Another thought pushed past his frantic thoughts, “What the hell am I thinking. I was her father’s hitman; why would she want to be more than a lover to me?”

“Why are you holding me so tight? Are you afraid of the rain?” She looked up at him, and he slowly eased his grip. He stopped ducking the inevitable and met her eyes.

Her expression of concern for him made that swelling feeling in his chest return. Instead of resting her head on his shoulder, she sat straight. Her eyes continued to scan the skies for the emerald rain she had envisioned.

The sky quickly darkened, and he saw the sky light up with a bolt of lightning. He started to count the seconds until he would hear thunder.
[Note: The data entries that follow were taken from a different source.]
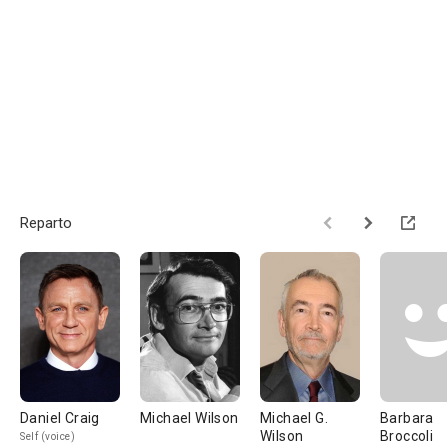
Reparto
Daniel Craig
Michael Wilson
Michael G.
Barbara
Wilson
Broccoli
Self (voice)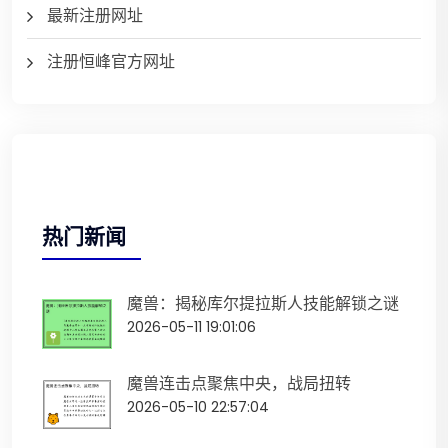
最新注册网址
注册恒峰官方网址
热门新闻
魔兽：揭秘库尔提拉斯人技能解锁之谜
2026-05-11 19:01:06
魔兽连击点聚焦中央，战局扭转
2026-05-10 22:57:04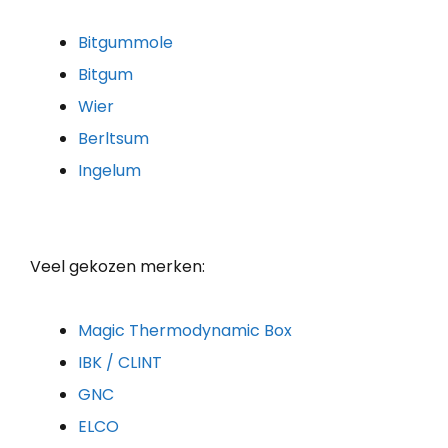
Bitgummole
Bitgum
Wier
Berltsum
Ingelum
Veel gekozen merken:
Magic Thermodynamic Box
IBK / CLINT
GNC
ELCO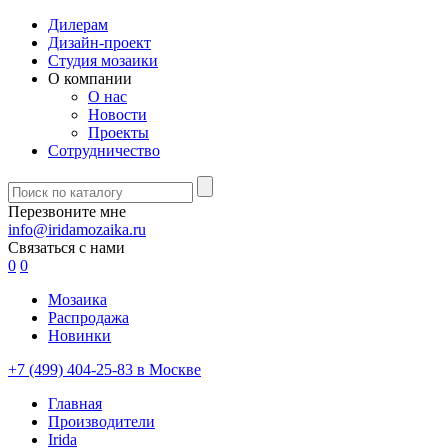
Дилерам
Дизайн-проект
Студия мозаики
О компании
О нас
Новости
Проекты
Сотрудничество
Перезвоните мне
info@iridamozaika.ru
Связаться с нами
0
0
Мозаика
Распродажа
Новинки
+7 (499) 404-25-83 в Москве
Главная
Производители
Irida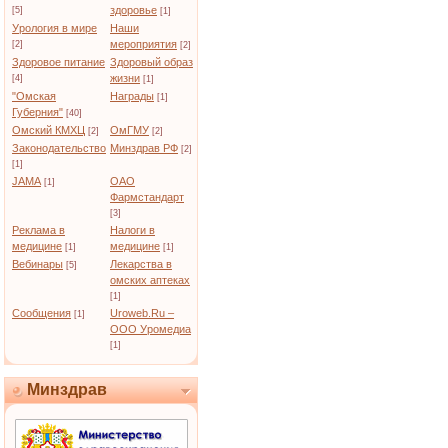
здоровье
[5]
[1]
Урология в мире
Наши
мероприятия
[2]
[2]
Здоровое питание
Здоровый образ
жизни
[4]
[1]
"Омская
Награды
[1]
Губерния"
[40]
Омский КМХЦ
ОмГМУ
[2]
[2]
Законодательство
Минздрав РФ
[2]
[1]
JAMA
ОАО
[1]
Фармстандарт
[3]
Реклама в
Налоги в
медицине
медицине
[1]
[1]
Вебинары
Лекарства в
[5]
омских аптеках
[1]
Сообщения
Uroweb.Ru –
[1]
ООО Уромедиа
[1]
Минздрав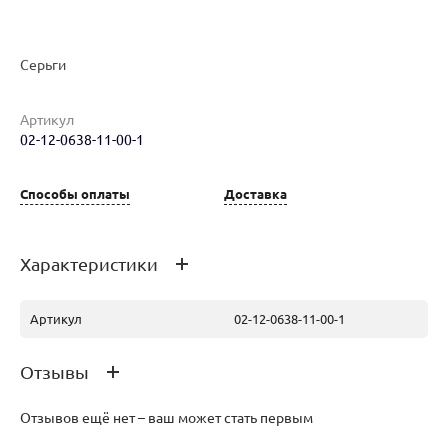
Серьги
Артикул
02-12-0638-11-00-1
Наименование товара
Размер
Вес
Ц
Серьги (29847280)
0
8.95
34
Способы оплаты
Доставка
Характеристики
Артикул
02-12-0638-11-00-1
Отзывы
Отзывов ещё нет – ваш может стать первым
His mother had taught him each second between the lightning and thunder meant how many miles away, the worst of the storm was.

An explosion of noise made the earth below him shake. “How weird,” he said to her, “On one spot of my thigh, I feel hot rain.” He looked at his thigh, and his chest tightened in horror. The warm liquid on his leg was blood that flowed from a gaping hole that obliterated most of her face.

He looked over at the hedges and saw her father standing there, the shotgun aimed at him. “Prick…” His final word, muted by the blast of the AR 15.